The characteristic pain intensity score ranges from 0 to 100 and is evaluated by calculating the mean of pain intensities reported for current pain status, as well as the worst and the average pain in last 6 months. The disability score (0–100) is based on the mean ratings of how much the pain has interfered in performing activities of daily living, work and social activities in the last 6 months. The disability points are scored 0–3 and are derived from a combination of ranked categories of the number of disability days (the number of days that the respondent was away from usual activities in the last 6 months due to pain) and disability
score.
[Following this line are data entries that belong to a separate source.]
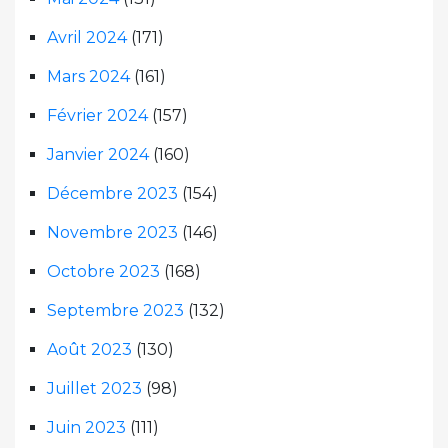
Avril 2024
(171)
Mars 2024
(161)
Février 2024
(157)
Janvier 2024
(160)
Décembre 2023
(154)
Novembre 2023
(146)
Octobre 2023
(168)
Septembre 2023
(132)
Août 2023
(130)
Juillet 2023
(98)
Juin 2023
(111)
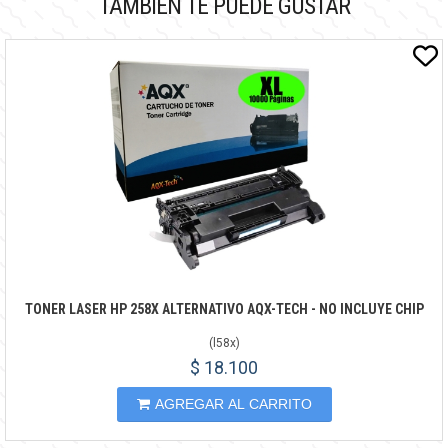
TAMBIÉN TE PUEDE GUSTAR
TONER LASER HP 258X ALTERNATIVO AQX-TECH - NO INCLUYE CHIP
(
l58x
)
$ 18.100
AGREGAR AL CARRITO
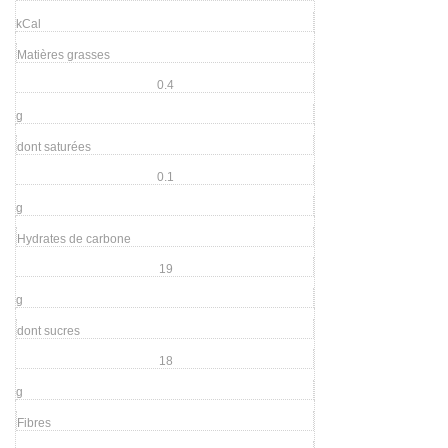
kCal
Matières grasses
0.4
g
dont saturées
0.1
g
Hydrates de carbone
19
g
dont sucres
18
g
Fibres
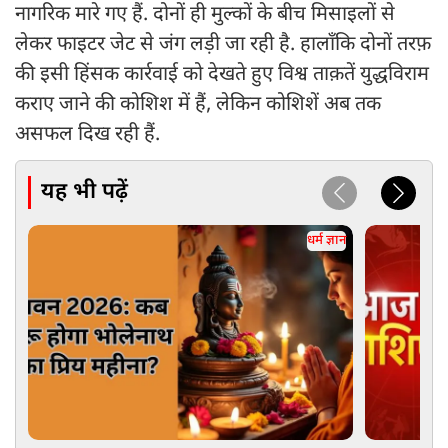
नागरिक मारे गए हैं. दोनों ही मुल्कों के बीच मिसाइलों से
लेकर फाइटर जेट से जंग लड़ी जा रही है. हालाँकि दोनों तरफ़
की इसी हिंसक कार्रवाई को देखते हुए विश्व ताक़तें युद्धविराम
कराए जाने की कोशिश में हैं, लेकिन कोशिशें अब तक
असफल दिख रही हैं.
यह भी पढ़ें
धर्म ज्ञान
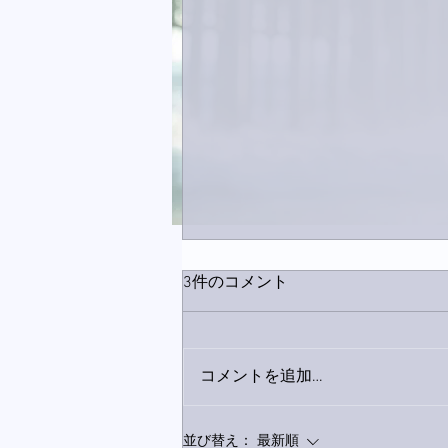
3件のコメント
コメントを追加…
9月23日「amiism」リリー
並び替え：
最新順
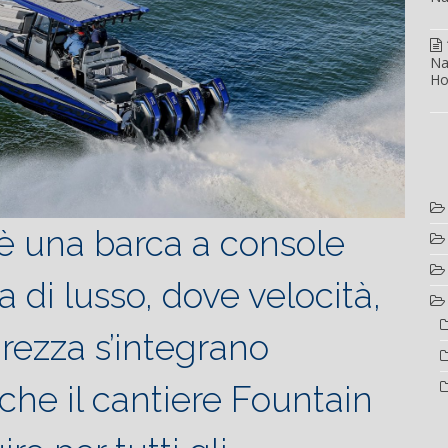
Na
Ho
è una barca a console
a di lusso, dove velocità,
rezza s’integrano
che il cantiere Fountain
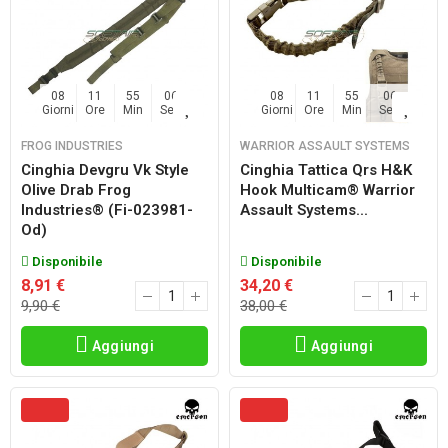
08
11
55
06
08
11
55
06
Giorni
Ore
Min
Sec
Giorni
Ore
Min
Sec
FROG INDUSTRIES
WARRIOR ASSAULT SYSTEMS
Cinghia Devgru Vk Style
Cinghia Tattica Qrs H&k
Olive Drab Frog
Hook Multicam® Warrior
Industries® (fi-023981-
Assault Systems...
Od)
Disponibile
Disponibile
8,91 €
34,20 €
9,90 €
38,00 €
Aggiungi
Aggiungi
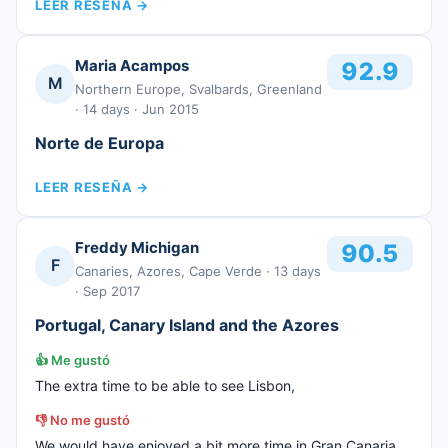
LEER RESEÑA
→
Maria Acampos
92.9
M
Northern Europe, Svalbards, Greenland
· 14 days
· Jun 2015
Norte de Europa
LEER RESEÑA
→
Freddy Michigan
90.5
F
Canaries, Azores, Cape Verde
· 13 days
· Sep 2017
Portugal, Canary Island and the Azores
👍
Me gustó
The extra time to be able to see Lisbon,
👎
No me gustó
We would have enjoyed a bit more time in Gran Canaria.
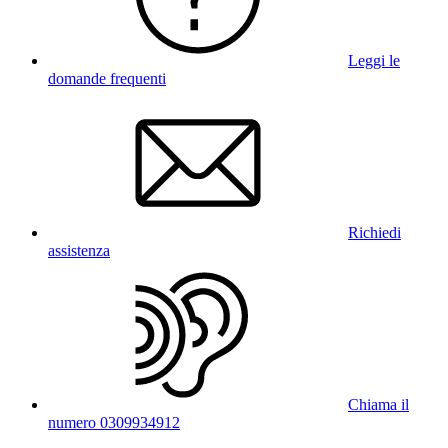
Leggi le
domande frequenti
Richiedi
assistenza
Chiama il
numero 0309934912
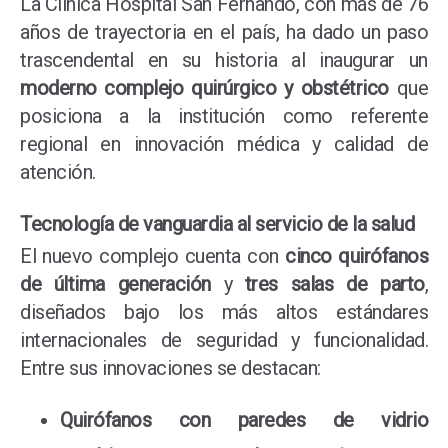
La Clínica Hospital San Fernando, con más de 76
años de trayectoria en el país, ha dado un paso
trascendental en su historia al inaugurar un
moderno complejo quirúrgico y obstétrico
que
posiciona a la institución como referente
regional en innovación médica y calidad de
atención.
Tecnología de vanguardia al servicio de la salud
El nuevo complejo cuenta con
cinco quirófanos
de última generación
y
tres salas de parto
,
diseñados bajo los más altos estándares
internacionales de seguridad y funcionalidad.
Entre sus innovaciones se destacan:
Quirófanos con paredes de vidrio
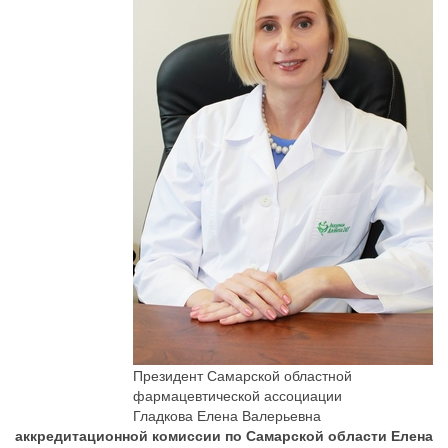
Президент Самарской областной
фармацевтической ассоциации
Гладкова Елена Валерьевна
аккредитационной комиссии по Самарской области Елена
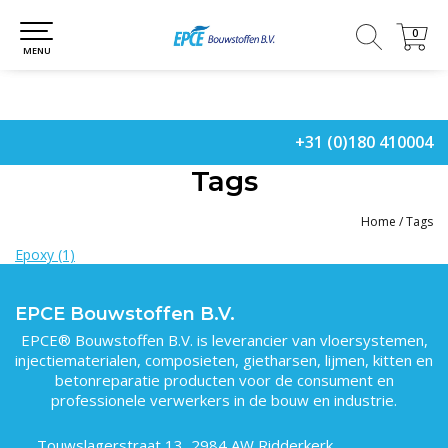
0
0
MENU
+31 (0)180 410004
Tags
Home
/
Tags
Epoxy
(1)
EPCE Bouwstoffen B.V.
EPCE® Bouwstoffen B.V. is leverancier van vloersystemen,
injectiematerialen, composieten, gietharsen, lijmen, kitten en
betonreparatie producten voor de consument en
professionele verwerkers in de bouw en industrie.
Touwslagerstraat 13, 2984 AW Ridderkerk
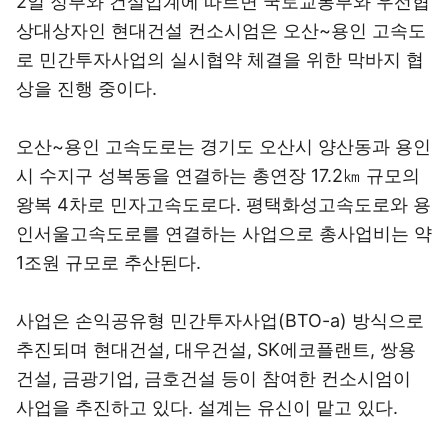
2일 정부와 건설업계에 따르면 국토교통부와 우선협
상대상자인 현대건설 컨소시엄은 오산~용인 고속도
로 민간투자사업의 실시협약 체결을 위한 막바지 협
상을 진행 중이다.
오산~용인 고속도로는 경기도 오산시 양산동과 용인
시 수지구 성복동을 연결하는 총연장 17.2㎞ 규모의
왕복 4차로 민자고속도로다. 평택화성고속도로와 용
인서울고속도로를 연결하는 사업으로 총사업비는 약
1조원 규모로 추산된다.
사업은 손익공유형 민간투자사업(BTO-a) 방식으로
추진되며 현대건설, 대우건설, SK에코플랜트, 쌍용
건설, 금광기업, 금호건설 등이 참여한 컨소시엄이
사업을 추진하고 있다. 설계는 유신이 맡고 있다.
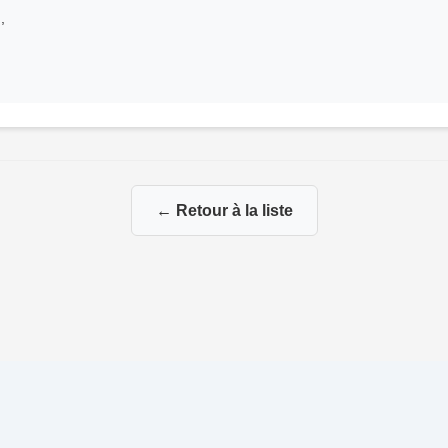
,
← Retour à la liste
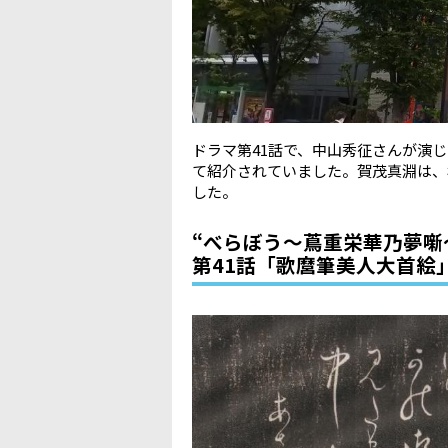
ドラマ第
41
話で、中山秀征さんが演じ
て紹介されていました。賀茂真淵は、
した。
“べらぼう〜蔦重栄華乃夢噺
第41話「歌麿筆美人大首絵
Based on these scores, the respondent’s chronic pain and disability status can then be classified into one of the 5 hierarchical categories of chronic pain/disability: BI 6727 cost no pain (Grade 0), low disability and low intensity (Grade I), low disability Selleckchem 3-deazaneplanocin A and high intensity (Grade II), high disability and moderately limiting intensity (Grade III), high disability and severely limiting intensity (Grade IV) (Von Korff et al 1992). Being a patient-reported measure, the CPGQ is extremely easy to administer, score, and interpret, therefore it requires minimal training. The administrative burden of the CPGQ is less than 10 minutes. Reliability,
validity and responsiveness: CPGQ was originally administered via telephone interviews for patients with back pain, headache, and temporomandibular joint pain. However, subsequent research has expanded its utility in postal surveys in general population and chronic musculoskeletal pain. It was found to have good correlation with the equivalent dimensions of SF-36 questionnaire; highest for pain and least for mental health dimension (convergent validity). Factor analyses demonstrated that all the seven items contributed significantly to the explained variance (> 75%) ( Smith et al 1997). Furthermore, moderate to good internal consistency (Cronbach’s alpha, 0.74 to 0.91) and good test retest reliability has been demonstrated in primary care patients with back pain (weighted kappa –0.81, 95% CI 0.65 to 0.98) (
Smith et al 1997). A study by Elliot et al showed that changes in CPGQ score over a period of time in patients with chronic musculoskeletal pain correlated Thymidine kinase significantly with changes in SF-36 scores ( Elliott et al 2000). Responsiveness statistics and minimal clinically important difference (MCID) of the CPGQ have not been reported in the literature. CPGQ is a reliable and valid measure for evaluation of chronic pain in the general population as well as in the primary health care setting. A recent study demonstrated that even though CPGQ was developed prior to the WHO International Classification of Functioning, Disability & Health (ICF), it measures all the ICF outcomes ie, impairment, activity limitation and participation restriction (Dixon et al 2007).